What I'm reading: How smart people use second-order thinking to outperform
Things aren’t always as they seem.
Often when solving one problem, without realising, we create another worse one.
How can we analyse the long-term impact of our decisions?
It’s often easier to spot when people didn’t properly consider the second and subsequent order impacts than when they did.
I'm sure Liz Truss didn’t fully think through the second-order impact of her mini-budget tax measures which led to shattered confidence among financial markets, a plummeting Pound, a meltdown in the UK bond market and ultimately her demise.
The ability to think through problems to the extreme — or ‘second-order thinking’— is a powerful tool to supercharge your thinking.
In his book, The Most Important Thing, Howard Marks explains the concept of second-order thinking.
First-order thinking is quick and easy.
We try to solve the immediate problem, without considering what happens next.
“I’m hungry, I’m going to eat cake”.
Second-order thinking is more thoughtful.
It’s thinking in terms of interactions and time.
That despite our intentions, what we do often causes harm.
It’s asking yourself, “and then what?”, over and over.
What happens when you repeatedly eat cake when hungry and use that analysis to inform your decision (if you do this, you’re more likely to eat something healthy).
First-level thinking appears the same.
Interestingly, these thinkers reach the same conclusions.
But if you want to out-think someone, you can’t do it with first-order thinking.
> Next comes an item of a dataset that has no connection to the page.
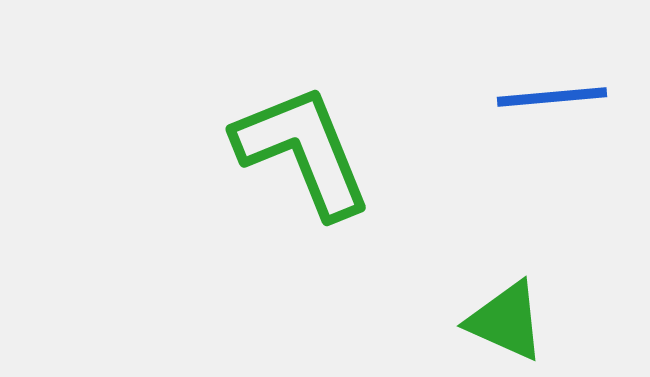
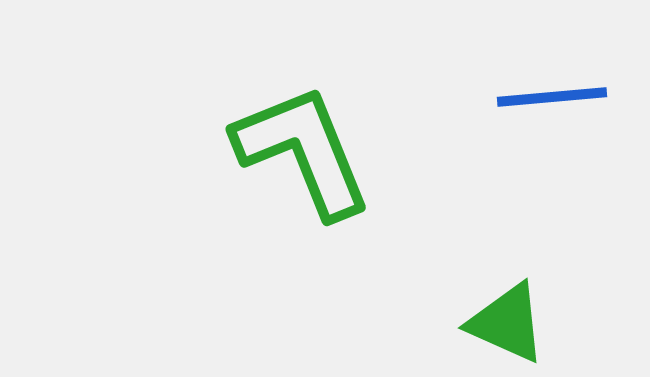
green triangle: moved 1 px right, 2 px down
It must come from second-order thinking.
Extraordinary performance comes from seeing things that other people can’t see.
Here are three techniques for you to start using second-order thinking today:
- Always ask yourself “And then what?”
- Think through time — What do the consequences look like in 10 minutes? 10 months? 10 Years?
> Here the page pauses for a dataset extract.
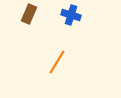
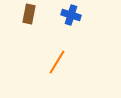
brown rectangle: rotated 12 degrees counterclockwise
- Think through and write down the consequences of your decision. If you review regularly, you’ll be able to help calibrate your thinking.
If you’re a business owner using this to think about business decisions, ask yourself how important parts of the ecosystem are likely to respond.
Often the answer will be low in impact but understanding the immediate and subsequent consequences before you make the decision, is key.
A lot of extraordinary things in life are the result of things that are first-order negative, second-order positive.
This could be said of my personal mission to change how the ‘broken’ financial services system works.
I believe investors should pay less and get to keep more of their returns.
Because I charge a fee rather than take a commission, I need to drive down the cost of investment while maintaining some level of profitability to survive.
This is horribly hard.
But over time, charging less and not taking commissions drives up the returns my clients get.
They're happy, trust me more, give me more money, and introduce me to their friends.
I manage more money, get greater economies of scale and therefore reduce the costs that my clients pay, while maintaining profitability.
The circle self-perpetuates.
Driving costs low, returns higher and creating a win-win for everyone involved.
Hard to start, but powerful once ignited.
A first-order thinker just takes jam today and is ‘short-term’ greedy.
Thereby sacrificing everyone’s tomorrow.
Second-order thinking takes work.
It’s not easy to think in terms of systems, interactions, and time.
However, doing so is a smart way to separate yourself from the masses.